Open ahal opened 2 years ago
Hi @ahal,
I ran a profiler (pytest-profiling) on the tests and figured out that the subprocess.check_output()
function is the main contributer to the runtime.
It is called by the Repository.run()
method to run different commands like add
, commit
, reset
, etc. Here is the output of the profiler:
ncalls tottime percall cumtime percall filename:lineno(function)
52 0.001 0.000 22.405 0.431 runner.py:109(pytest_runtest_protocol)
52 0.002 0.000 22.392 0.431 runner.py:117(runtestprotocol)
156 0.001 0.000 22.389 0.144 runner.py:217(call_and_report)
2123/572 0.005 0.000 22.381 0.039 _hooks.py:244(__call__)
2123/572 0.002 0.000 22.379 0.039 _manager.py:77(_hookexec)
2123/572 0.015 0.000 22.378 0.039 _callers.py:9(_multicall)
156 0.001 0.000 22.357 0.143 runner.py:245(call_runtest_hook)
156 0.002 0.000 22.355 0.143 runner.py:316(from_call)
156 0.001 0.000 22.352 0.143 runner.py:260(<lambda>)
321 0.023 0.000 21.337 0.066 subprocess.py:417(check_output)
321 0.030 0.000 21.313 0.066 subprocess.py:506(run)
313 0.004 0.000 20.940 0.067 vcs.py:40(run)
321 0.021 0.000 20.673 0.064 subprocess.py:1163(communicate)
623 19.903 0.032 19.909 0.032 {method 'read' of '_io.TextIOWrapper' objects}
52 0.000 0.000 19.403 0.373 runner.py:158(pytest_runtest_call)
52 0.000 0.000 19.401 0.373 python.py:1787(runtest)

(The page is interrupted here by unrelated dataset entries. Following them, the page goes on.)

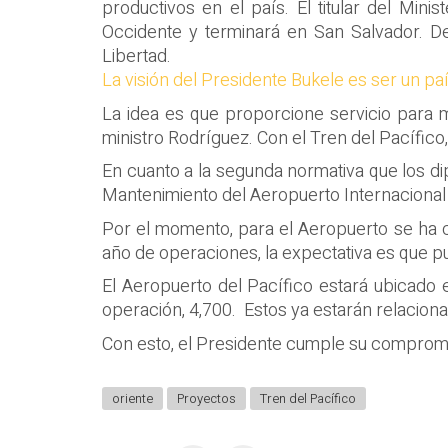
productivos en el país. El titular del Mini
Occidente y terminará en San Salvador. Den
Libertad.
La visión del Presidente Bukele es ser un paí
La idea es que proporcione servicio para m
ministro Rodríguez. Con el Tren del Pacífic
En cuanto a la segunda normativa que los dip
Mantenimiento del Aeropuerto Internacional 
Por el momento, para el Aeropuerto se ha c
año de operaciones, la expectativa es que p
El Aeropuerto del Pacífico estará ubicado
operación, 4,700. Estos ya estarán relaciona
Con esto, el Presidente cumple su compromiso
oriente
Proyectos
Tren del Pacífico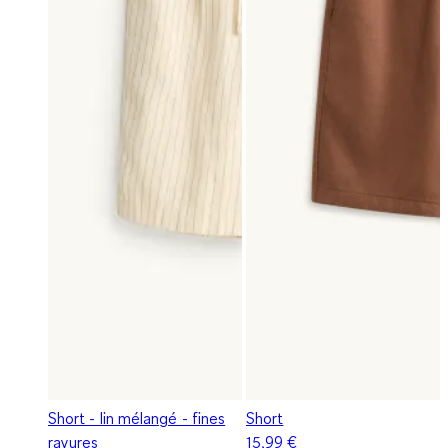
Short - lin mélangé - fines
Short
rayures
15,99 €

52 0.001 0.000 19.398 0.373 python.py:188(pytest_pyfunc_call)
32 0.001 0.000 4.690 0.147 vcs.py:254(get_changed_files)
2 0.000 0.000 3.414 1.707 test_util_vcs.py:465(test_workdir_outgoing)
52 0.000 0.000 2.870 0.055 runner.py:153(pytest_runtest_setup)
I don't know how to properly optimize it though.
Hi @miladHakimi, sorry I totally missed this mention in my notifications.
I'm not too surprised by this finding, the tests themselves make a lot of calls out to the underlying version control system (hg or git) to funciton. So any calls to the VCS will be captured in the check_output
call. For performance optimizations, we'll want to look into things like parallelization, reducing setup steps or looking into how to speed up the actual vcs (e.g, maybe use chg
or a command server for Mercurial).
Let me know if you're still interested in working on this and we can dive into some more details!
I'm interested in solving this issue. I can start exploring the code and look for areas of improvement including the things you mentioned. Then, write a small proposal of what to do so that we can iterate over it to find something that can be useful.
This test takes awhile, and since we run it across multiple Python versions, is the main reason why the
unit
task takes so long to run. It would be nice to figure out why it's so slow and see if we can speed it up at all.